Philip Brou’s first solo exhibition, Letting Yourself Go, at Corey Daniels Gallery in Wells, ME, is a conceptually dense exhibition rendered into a handful of precise elements that elude summary. Each work is so filled with the artist’s inquiry into the human condition that one must move through it slowly in order to absorb half of what he might have intended. From the very start, the show attempts to destabilize the viewer by positioning two large, temporary walls in such a way that the viewer enters the space from what feels like backstage. From there, things only become more unusual and, for the open-minded viewer, fascinating.

Installation view, Letting Yourself Go. Previous image: Philip Brou, It’s Later Than You Think, 2018, oil on linen, 41 x 26″. All images courtesy Corey Daniels Gallery.

Connections across the works on view are both cerebral and visual. Free, a “haiku” of paper signs that Brou collected from sidewalks, shouts out the word “free” 17 times until the word begins to take on mysterious significance. Across the gallery on a tabletop, another Free consists of dirt collected from the graveyard in Richmond, VA, at the church where founding father Patrick Henry delivered his famous line, “Give me liberty or give me death.” Richmond was also once the seat of the Confederacy—the longer you contemplate this single word written in dirt, the more layers of history converge and complicate the work’s meaning. Next to it, yet another Free—a wooden sign floating upside-down in a tank of saltwater from the Atlantic. The viewer must strain to see the word mirrored on the bottom, and from certain angles it appears to say something else—“LIFE,” or perhaps “FLEE.” While themes of emigration from Europe, slavery and the African diaspora aren’t mentioned in the exhibition materials, it’s tempting to read them into these two works’ confluence of Atlantic water and American soil. Or, viewers might regard these repetitions as an examination of one word’s conflicting, albeit related, valences. The state of being free is to be without value. Said another way, freedom is priceless.

Philip Brou, Free, 2018, a haiku poem composed of found Free signs with artist-made frames. Each frame is 11 x 14″.

Brou buries many double-meanings within his art, and it was easy for this viewer to latch onto certain themes, racing towards her own theories and conclusions.

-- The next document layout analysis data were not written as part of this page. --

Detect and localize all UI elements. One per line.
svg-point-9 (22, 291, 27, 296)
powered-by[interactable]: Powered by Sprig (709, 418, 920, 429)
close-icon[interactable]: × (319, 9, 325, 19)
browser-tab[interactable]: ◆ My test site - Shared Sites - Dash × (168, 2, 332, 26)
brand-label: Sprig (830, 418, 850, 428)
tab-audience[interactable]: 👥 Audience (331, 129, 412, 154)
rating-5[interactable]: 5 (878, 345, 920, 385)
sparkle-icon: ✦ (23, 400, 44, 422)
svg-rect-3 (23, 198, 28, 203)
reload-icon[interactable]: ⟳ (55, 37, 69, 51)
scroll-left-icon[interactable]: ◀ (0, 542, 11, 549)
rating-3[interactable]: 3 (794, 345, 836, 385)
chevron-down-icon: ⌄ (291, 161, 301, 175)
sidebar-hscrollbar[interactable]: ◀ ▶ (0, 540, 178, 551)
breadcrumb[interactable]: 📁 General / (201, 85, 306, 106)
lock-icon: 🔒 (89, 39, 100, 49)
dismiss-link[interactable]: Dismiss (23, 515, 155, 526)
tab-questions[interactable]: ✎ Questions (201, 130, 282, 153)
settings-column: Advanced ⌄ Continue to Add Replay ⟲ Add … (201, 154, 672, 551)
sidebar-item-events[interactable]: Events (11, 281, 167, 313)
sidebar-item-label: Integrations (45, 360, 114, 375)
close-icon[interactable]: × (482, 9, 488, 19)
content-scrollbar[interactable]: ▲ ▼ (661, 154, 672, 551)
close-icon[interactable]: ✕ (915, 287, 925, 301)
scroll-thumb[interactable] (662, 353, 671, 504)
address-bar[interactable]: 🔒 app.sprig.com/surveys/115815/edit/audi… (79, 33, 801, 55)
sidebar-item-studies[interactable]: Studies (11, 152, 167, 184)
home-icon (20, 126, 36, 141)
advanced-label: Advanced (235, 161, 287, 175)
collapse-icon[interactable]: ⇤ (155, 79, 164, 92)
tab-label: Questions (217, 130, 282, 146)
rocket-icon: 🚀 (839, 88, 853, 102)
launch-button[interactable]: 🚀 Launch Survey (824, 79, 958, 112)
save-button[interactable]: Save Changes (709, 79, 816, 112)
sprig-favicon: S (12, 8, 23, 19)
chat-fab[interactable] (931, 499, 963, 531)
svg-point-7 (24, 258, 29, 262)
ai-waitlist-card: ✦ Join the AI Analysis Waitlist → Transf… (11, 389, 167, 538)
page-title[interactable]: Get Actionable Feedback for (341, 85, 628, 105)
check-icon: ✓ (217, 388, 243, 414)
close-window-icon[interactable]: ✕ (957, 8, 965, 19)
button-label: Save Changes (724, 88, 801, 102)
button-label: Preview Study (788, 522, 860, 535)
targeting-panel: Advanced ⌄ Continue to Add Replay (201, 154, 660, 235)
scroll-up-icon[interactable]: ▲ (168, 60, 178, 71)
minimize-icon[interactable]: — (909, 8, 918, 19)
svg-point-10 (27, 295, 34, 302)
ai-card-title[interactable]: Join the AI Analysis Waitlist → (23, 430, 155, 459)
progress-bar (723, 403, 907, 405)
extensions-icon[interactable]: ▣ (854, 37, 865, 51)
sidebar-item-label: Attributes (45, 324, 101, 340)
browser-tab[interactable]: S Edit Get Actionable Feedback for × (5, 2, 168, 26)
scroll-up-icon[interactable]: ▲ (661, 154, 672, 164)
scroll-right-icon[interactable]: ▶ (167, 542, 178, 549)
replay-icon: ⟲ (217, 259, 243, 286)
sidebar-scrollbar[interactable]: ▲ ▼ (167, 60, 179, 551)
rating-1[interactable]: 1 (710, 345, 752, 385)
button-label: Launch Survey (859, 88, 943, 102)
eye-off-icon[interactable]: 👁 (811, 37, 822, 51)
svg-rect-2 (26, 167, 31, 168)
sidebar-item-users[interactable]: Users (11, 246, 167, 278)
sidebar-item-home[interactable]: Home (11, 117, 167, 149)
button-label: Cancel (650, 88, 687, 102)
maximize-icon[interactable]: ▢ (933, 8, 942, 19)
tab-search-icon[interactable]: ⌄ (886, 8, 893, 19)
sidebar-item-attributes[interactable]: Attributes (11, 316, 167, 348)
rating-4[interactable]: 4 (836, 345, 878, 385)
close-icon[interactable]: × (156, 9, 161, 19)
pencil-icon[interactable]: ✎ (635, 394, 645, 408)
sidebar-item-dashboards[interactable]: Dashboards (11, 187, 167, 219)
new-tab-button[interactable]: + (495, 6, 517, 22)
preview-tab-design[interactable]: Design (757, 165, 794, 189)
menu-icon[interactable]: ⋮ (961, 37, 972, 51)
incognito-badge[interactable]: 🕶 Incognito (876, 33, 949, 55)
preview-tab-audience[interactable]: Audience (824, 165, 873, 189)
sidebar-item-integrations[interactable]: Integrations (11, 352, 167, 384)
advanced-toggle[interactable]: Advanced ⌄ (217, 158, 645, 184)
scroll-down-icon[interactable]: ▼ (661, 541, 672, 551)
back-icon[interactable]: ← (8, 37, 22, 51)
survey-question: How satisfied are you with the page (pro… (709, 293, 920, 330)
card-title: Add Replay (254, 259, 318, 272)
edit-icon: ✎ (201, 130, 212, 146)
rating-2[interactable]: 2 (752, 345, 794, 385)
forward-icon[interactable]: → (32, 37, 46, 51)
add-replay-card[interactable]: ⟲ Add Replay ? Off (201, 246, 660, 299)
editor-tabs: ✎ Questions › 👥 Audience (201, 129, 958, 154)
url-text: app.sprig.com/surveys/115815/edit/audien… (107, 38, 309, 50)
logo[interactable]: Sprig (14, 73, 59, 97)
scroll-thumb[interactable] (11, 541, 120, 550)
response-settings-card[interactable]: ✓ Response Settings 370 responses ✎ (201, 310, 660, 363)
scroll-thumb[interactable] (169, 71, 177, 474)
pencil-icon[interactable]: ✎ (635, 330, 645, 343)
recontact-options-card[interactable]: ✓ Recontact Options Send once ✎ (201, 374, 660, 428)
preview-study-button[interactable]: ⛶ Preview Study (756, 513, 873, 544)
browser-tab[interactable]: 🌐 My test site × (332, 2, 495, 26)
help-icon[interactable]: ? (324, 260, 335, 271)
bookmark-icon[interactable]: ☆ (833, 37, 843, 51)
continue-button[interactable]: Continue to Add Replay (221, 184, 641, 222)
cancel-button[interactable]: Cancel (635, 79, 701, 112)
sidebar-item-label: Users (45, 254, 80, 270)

His works encourage the search for an “Ah ha!” moment, whether or not the viewer’s realization coincides with that of the artist. Yet as the gallery co-director and curator Sarah Bouchard explains, for her, “so much of the work is busting open the idea of how identity is constructed, and it doesn’t lead to answers. It just leads to more questions.”

Another grandiose question the exhibition explores is the concept of the “Nemo” (or “Nobody”), a reference to an episode in Homer’s Odyssey. What does it mean to be or to become a Nobody? Brou commissioned two self-portraits from forensic artists by giving them a verbal description of himself; he then titled both of the resulting drawings i. They have a resemblance to one another, while also sharing that blank expression common to forensic art. Without conveying the subject’s emotion, the portraits leave the viewer free (again, free) to read preconceived notions about forensic portraiture within Brou’s face. Bouchard described them as vulnerable and fragile. I saw them as menacing.

Philip Brou, Just Keep Swimming, 2018, oil on linen, 54 x 36″.

Three masterfully rendered, photo-realist paintings continue Brou’s exploration of the Nemo. Just Keep Swimming depicts a mannequin dressed in a boy’s Finding Nemo shirt, a reference to the popular animated film about a lost fish and his father’s search to find him. It takes time to determine what exactly is wrong with the painting. Many of the details make this appear to be a real child. The jacket is undone and droops off the shoulders with a convincing carelessness. Yet like the forensic portraits, there is no real emotion that can be read in the mannequin’s face—there is no real boy. The recreation of a human being is right there in front of us, but this is essentially a portrait of absence. In two additional paintings (one also titled i, the other It’s Later Than You Think), Brou paints himself, shirtless and wearing a Cyclops mask (another Odyssey reference), and a skeleton that duplicates his stance. Brou’s obscuring of the face blocks one of the most fundamental way humans connect with one another. A grinning skull and a rubber mask are poor stand-ins for the human gaze. Yet these are still compelling portraits for their luminous rendering and intense detail. With the basic instinct to look at the subject’s face diverted, viewers are freed (once again) to seek information elsewhere, in the penciled number on a bone perhaps, or in the curl of an individual chest hair.

Letting Yourself Go is as much a directive to the viewer as it is a description of Brou’s inquiry. There is an uncanny, uncertain territory to explore within each of the works on view, and in the layered dialogue that they hold with each other. It is best to let go of one’s certainties before entering.

Letting Yourself Go is on view at Corey Daniels Gallery through August 4, 2018.